UNIT 3 GENETICS LESSON #34: Chromosomes and Phenotype Objective: Explain how the chromosomes on which genes are located can affect the expression of traits. Take a moment to look at the variety of treats around you in the classroom. Hair color and texture, eye color and shape, height, and weight are all influenced by genetics.
Main Idea #1 Two copies of each autosomal gene affect phenotype. Gene expression is often related to whether a gene is located on an autosome or on a sex chromosome. Remember: Sex chromosomes determines an organisms sex. Recall: sexually reproducing organisms have two of each chromosome. Each pair consists of one chromosome from each of two parents. Both chromosomes have the same genes, but the chromosomes might have different alleles for those genes. *Different alleles can produce different phenotypes, such as white flowers or purple flowers.*
Most traits in sexually reproducing organisms, including humans, are the result of autosomal genes. Is your hair curly or straight? What about your parents hair? The genes that affect your hair texture curly hair or straight hair are autosomal genes. Many human genetic disorders are also caused by autosomal genes. The chance of a person having one of these disorders can be predicted, just as Mendel could predict the phenotypes that would appear in his pea plants. Why? Because there are two copies of each gene on autosomes one on each homologous chromosomes and each copy can influence phenotype.
Disorders Caused by Recessive Alleles Some human genetic disorders are caused by recessive alleles on autosomes. Two copies of the recessive allele must be present for a person to have the disorder. These disorders often appear in offspring of parents who are both heterozygotes. Each parent has one dominant, normal allele that masks the one disease-causing recessive allele. Carrier: does not show disease symptoms but can pass on the disease-causing allele to offspring. For example: Cystic Fibrosis is a severe recessive disorder that mainly affects the sweat glands and the mucus glands. A person who is homozygous for the recessive allele will have the disease. Someone who is heterozygous for the alleles will not have the disease but is a carrier.
Alleles that are lethal, or deadly, in a homozygous recessive individual can remain in a population s gene pool.
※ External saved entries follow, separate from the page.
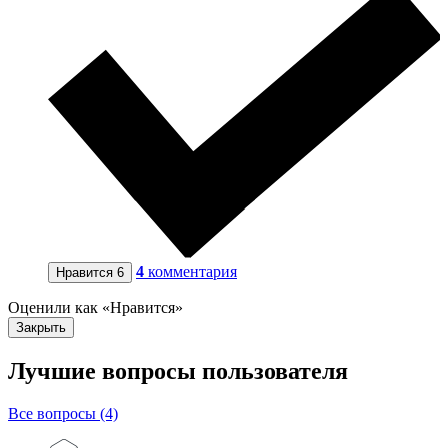
4
комментария
Нравится
6
Оценили как «Нравится»
Закрыть
Лучшие вопросы
пользователя
Все вопросы (4)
Disorders Caused by Dominant Alleles Dominant genetic disorders are far less common than recessive disorders. For example: Huntington s disease damages the nervous system and usually appears during adulthood. Because the disease is caused by a dominant allele, there is a 50% chance that a child will have it even if only one parent has one of the alleles. If both parents are heterozygous for the disease, there is a 75% chance that any of their children will inherit the disease. Because Huntington s disease strikes later in life, a person with the allele can have children before the disease appears. In that way, the allele is passed on in the population even though the disease is fatal.
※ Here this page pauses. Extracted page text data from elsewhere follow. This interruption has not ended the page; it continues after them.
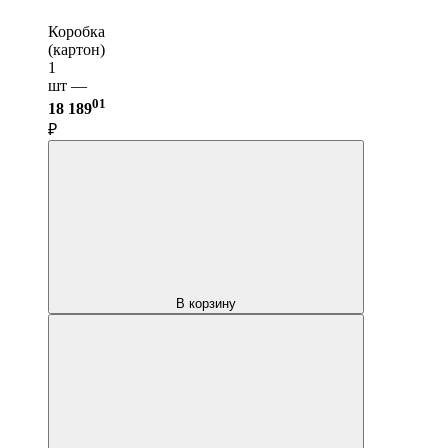
Коробка
(картон)
1
шт —
01
18 189
₽
В корзину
Main Idea #2 Males and Females can differ in sex-linked traits. Sex-linked genes: genes that are located on the sex chromosome. Genes on the Y chromosome are responsible for the development of male offspring, but the X chromosome actually has more influence over phenotype. The gametes from an XY male determine the sex of the offspring. Female parent (XX) The X chromosome has many genes that affect many traits. The Y chromosome is much smaller and has many fewer genes than the X chromosome. Male parent (XY) female male female male
Main Idea #2 Expression of Sex-Linked Genes X & Y chromosomes have different genes, thus sex-linked genes have a a pattern of expression that is different from autosomal genes. Two copies of an autosomal gene affect a trait. Males only have one copy of each type of sex chromosome, they express all of the alleles on both chromosomes. In mammals the expression of sex-linked genes in females is also different from the way in which genes on other chromosomes are express. X Chromosome Inactivation: when one of the two X chromosomes is randomly turned off in each cell of female mammals. X chromosome inactivation results in females with an active X chromosome from the mother, and a second type with an active X chromosome from the father.